Click here to Skip to main content
15,881,803 members
Articles / Web Development / ASP.NET

Request Google's Page-rank Programmatically

Rate me:
Please Sign up or sign in to vote.
4.06/5 (10 votes)
15 Aug 2007CPOL4 min read 200.9K   3.6K   42   34
This article shows how Google's hashing algorithm works and how you can use it to check the page-rank of your sites.

Screenshot - pagerank-cp.jpg

Introduction

Google's PageRank (PR) is a "link analysis algorithm measuring the relative importance" (PR @wikipedia). The importance of PR nowadays is a lot lower than one or two years ago. Nevertheless, PR is the only ranking value that is public to all audience, which means it's the only factor with some transparency. For those who don't know: a PR of 10 is the highest around (like for apple.com), and 0 the lowest - those sites who don't even have a PR of 0 are in a kind of sandbox (a special filter to punish the site) or not indexed by Google.

Please forgive me for being lazy during English lessons @ school as I'm trying my best :)

Background

Google tries to measure the relevance of a domain/site by counting the links pointing to the site/domain. This is influenced by the number of links that link to the linking site - in fact, this kind of procedure is an iterative process, which needs a lot of computing power.

Many webmasters believe their ranking depends on the PR of their site - this, today, is not true. PR never was the only factor for Google's ranking, but it was the most important factor. Right now, it's not. And many people believe that Google tries to get rid of the PageRank because link traders are measuring the value (in $) of a link by PR - which is just stupid.

If you're interested in buying links, go with the following factors:

  • Link popularity (how often is the site, you're willing to buy a link from, linked?)
  • Domain popularity (^ + by different domains)
  • IP-popularity (^ + on different IPs)
  • Has the domain an "authority status"?
  • Is the content of the domain relevant for your content?
  • Has this domain a good ranking for keywords you want to rank good at?
  • How many outgoing links does this site have?

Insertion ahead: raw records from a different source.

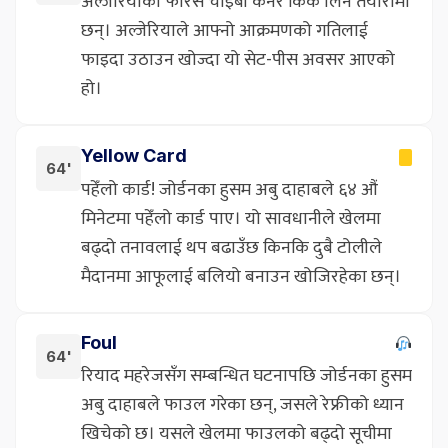
अल्जेरियाका फारेस चाइबी कर्नर किक लिने तयारीमा
छन्। अल्जेरियाले आफ्नो आक्रमणको गतिलाई
फाइदा उठाउन खोज्दा यो सेट-पीस अवसर आएको
हो।
Yellow Card
64'
पहेँलो कार्ड! जोर्डनका हुसम अबु दाहाबले ६४ औं
मिनेटमा पहेँलो कार्ड पाए। यो सावधानीले खेलमा
बढ्दो तनावलाई थप बढाउँछ किनकि दुबै टोलीले
मैदानमा आफूलाई बलियो बनाउन खोजिरहेका छन्।
Foul
64'
रियाद महरेजसँग सम्बन्धित घटनापछि जोर्डनका हुसम
अबु दाहाबले फाउल गरेका छन्, जसले रेफ्रीको ध्यान
खिचेको छ। यसले खेलमा फाउलको बढ्दो सूचीमा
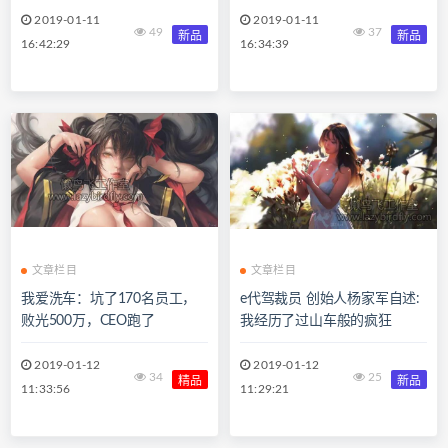
2019-01-11
2019-01-11
49
37
新品
新品
16:42:29
16:34:39
文章栏目
文章栏目
我爱洗车：坑了170名员工，
e代驾裁员 创始人杨家军自述:
败光500万，CEO跑了
我经历了过山车般的疯狂
2019-01-12
2019-01-12
34
25
精品
新品
11:33:56
11:29:21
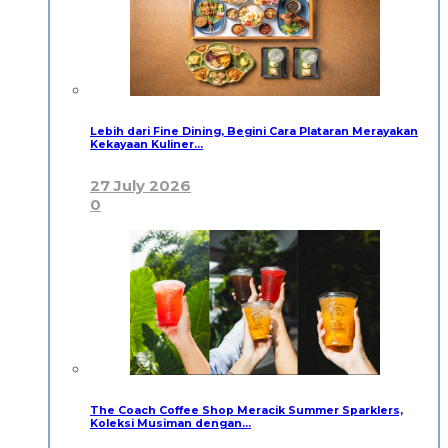
Lebih dari Fine Dining, Begini Cara Plataran Merayakan
Kekayaan Kuliner…
27 July 2026
0
The Coach Coffee Shop Meracik Summer Sparklers,
Koleksi Musiman dengan…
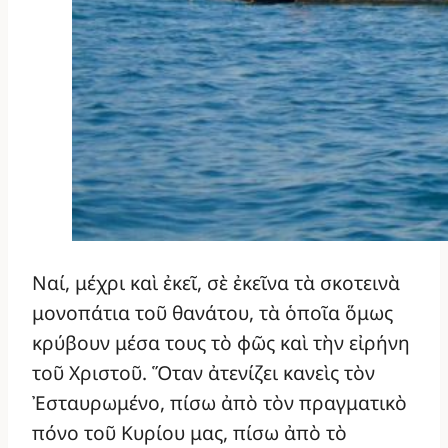
Ναί, μέχρι καὶ ἐκεῖ, σὲ ἐκεῖνα τὰ σκοτεινὰ
μονοπάτια τοῦ θανάτου, τὰ ὁποῖα ὅμως
κρύβουν μέσα τους τὸ φῶς καὶ τὴν εἰρήνη
τοῦ Χριστοῦ. Ὅταν ἀτενίζει κανεὶς τὸν
Ἐσταυρωμένο, πίσω ἀπὸ τὸν πραγματικὸ
πόνο τοῦ Κυρίου μας, πίσω ἀπὸ τὸ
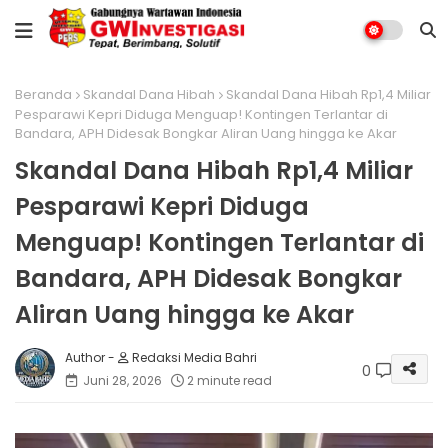
Beranda
Skandal Dana Hibah
Skandal Dana Hibah Rp1,4 Miliar
Pesparawi Kepri Diduga Menguap! Kontingen Terlantar di
Bandara, APH Didesak Bongkar Aliran Uang hingga ke Akar
Skandal Dana Hibah Rp1,4 Miliar
Pesparawi Kepri Diduga
Menguap! Kontingen Terlantar di
Bandara, APH Didesak Bongkar
Aliran Uang hingga ke Akar
Redaksi Media Bahri
0
Juni 28, 2026
2 minute read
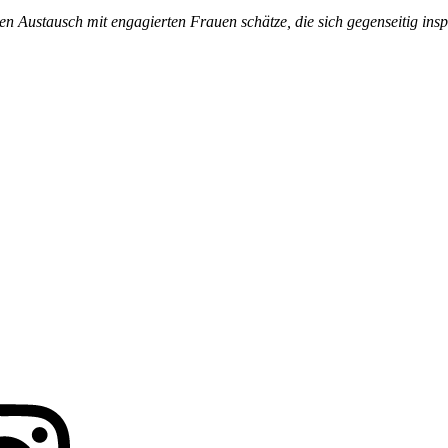
n Austausch mit engagierten Frauen schätze, die sich gegenseitig ins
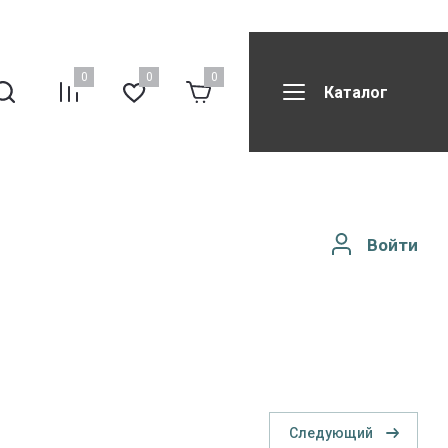
0
0
0
Каталог
вила возврата
Все бренды
Реквизиты компании
Войти
Следующий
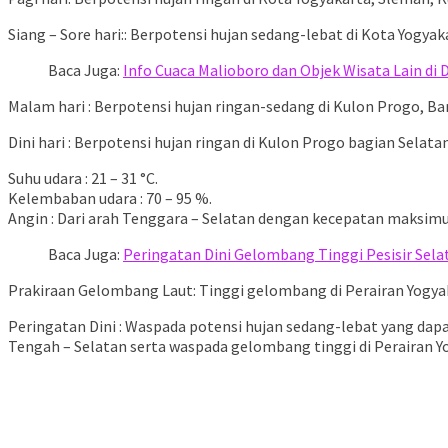
Siang – Sore hari:: Berpotensi hujan sedang-lebat di Kota Yogy
Baca Juga:
Info Cuaca Malioboro dan Objek Wisata Lain di 
Malam hari : Berpotensi hujan ringan-sedang di Kulon Progo, Ba
Dini hari : Berpotensi hujan ringan di Kulon Progo bagian Selat
Suhu udara : 21 – 31 °C.
Kelembaban udara : 70 – 95 %.
Angin : Dari arah Tenggara – Selatan dengan kecepatan maksim
Baca Juga:
Peringatan Dini Gelombang Tinggi Pesisir Selat
Prakiraan Gelombang Laut: Tinggi gelombang di Perairan Yogyakar
Peringatan Dini : Waspada potensi hujan sedang-lebat yang dapa
Tengah – Selatan serta waspada gelombang tinggi di Perairan 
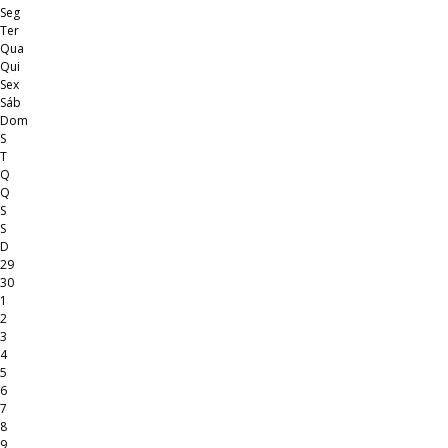
Seg
Ter
Qua
Qui
Sex
Sáb
Dom
S
T
Q
Q
S
S
D
29
30
1
2
3
4
5
6
7
8
9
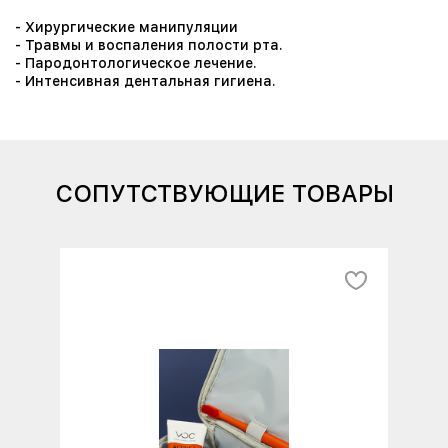
- Хирургические манипуляции
- Травмы и воспаления полости рта.
- Пародонтологическое лечение.
- Интенсивная дентальная гигиена.
СОПУТСТВУЮЩИЕ ТОВАРЫ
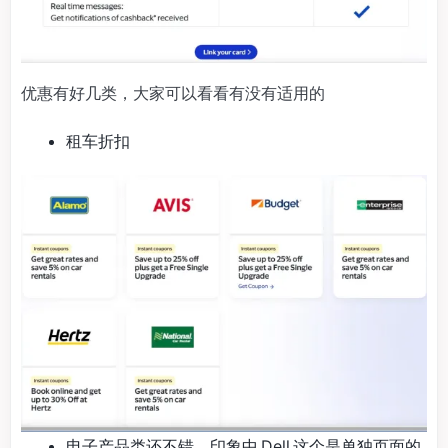
优惠有好几类，大家可以看看有没有适用的
租车折扣
电子产品类还不错，印象中 Dell 这个是单独页面的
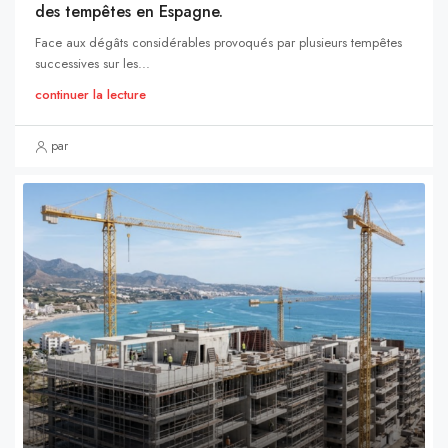
des tempêtes en Espagne.
Face aux dégâts considérables provoqués par plusieurs tempêtes
successives sur les...
continuer la lecture
par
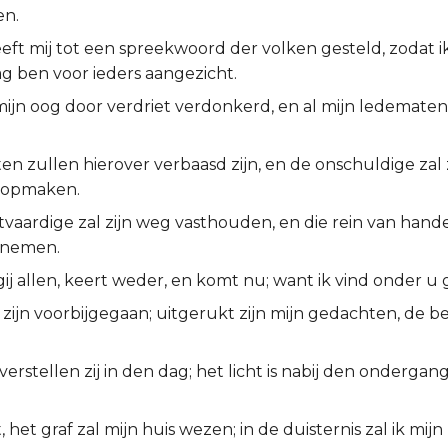
en.
eft mij tot een spreekwoord der volken gesteld, zodat i
g ben voor ieders aangezicht.
ijn oog door verdriet verdonkerd, en al mijn ledematen 
en zullen hierover verbaasd zijn, en de onschuldige zal
 opmaken.
vaardige zal zijn weg vasthouden, en die rein van handen 
enemen.
ij allen, keert weder, en komt nu; want ik vind onder u 
zijn voorbijgegaan; uitgerukt zijn mijn gedachten, de be
erstellen zij in den dag; het licht is nabij den onderg
, het graf zal mijn huis wezen; in de duisternis zal ik mij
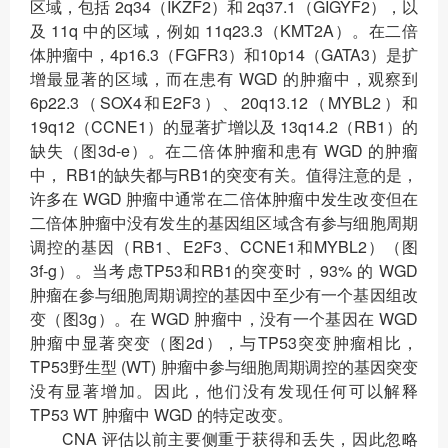
区域，包括 2q34（IKZF2）和 2q37.1（GIGYF2），以
及 11q 中的区域，例如 11q23.3（KMT2A）。在二倍
体肿瘤中，4p16.3（FGFR3）和10p14（GATA3）是扩
增最显著的区域，而在患有 WGD 的肿瘤中，观察到
6p22.3（SOX4和E2F3）、20q13.12（MYBL2）和
19q12（CCNE1）的显著扩增以及 13q14.2（RB1）的
缺失（图3d-e）。在二倍体肿瘤和患有 WGD 的肿瘤
中， RB1的缺失都与RB1的突变有关。值得注意的是，
许多在 WGD 肿瘤中通常在二倍体肿瘤中发生改变但在
二倍体肿瘤中没有发生的基因组区域含有参与细胞周期
调控的基因（RB1、E2F3、CCNE1和MYBL2）（图
3f-g）。当考虑TP53和RB1的突变时，93% 的 WGD
肿瘤在参与细胞周期调控的基因中至少有一个基因组改
变（图3g）。在 WGD 肿瘤中，没有一个基因在 WGD
肿瘤中显著突变（图2d），与TP53突变肿瘤相比，
TP53野生型 (WT) 肿瘤中参与细胞周期调控的基因突变
没有显著增加。因此，他们没有发现任何可以解释
TP53 WT 肿瘤中 WGD 的特定改变。
CNA 评估以前主要侧重于获得和丢失，因此忽略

Because PR is the one and only factor we can have a look at, it's pretty nice to check it. And it's even more nice if we can do that on more than one Google data center at the same time.

Requesting the PR

Well, the easy part is the PR get request: it's just a simple HTTP-Request, with a little problem in it. Here's the request for www.codeproject.com:

http://toolbarqueries.google.com/search?client=navclient-auto&hl=en&ch=6771535612&ie=UTF-8
    &oe=UTF-8&features=Rank&q=info:http%3A%2F%2Fwww.codeproject.com%2F

Well, this seems to be easy, but there's this little:

ch=6771535612

which is a hash value referencing the domain we want to get the PR for. This hashing algorithm was not developed by Google, it's the perfect hashing algorithm by Bob Jenkins.

After some folks ported the code to PHP, I tried to do a port to C# - and here we go.

But before that, I need to mention that (after I finished my coding) I found another port by Miroslav Stompar, which you can find here.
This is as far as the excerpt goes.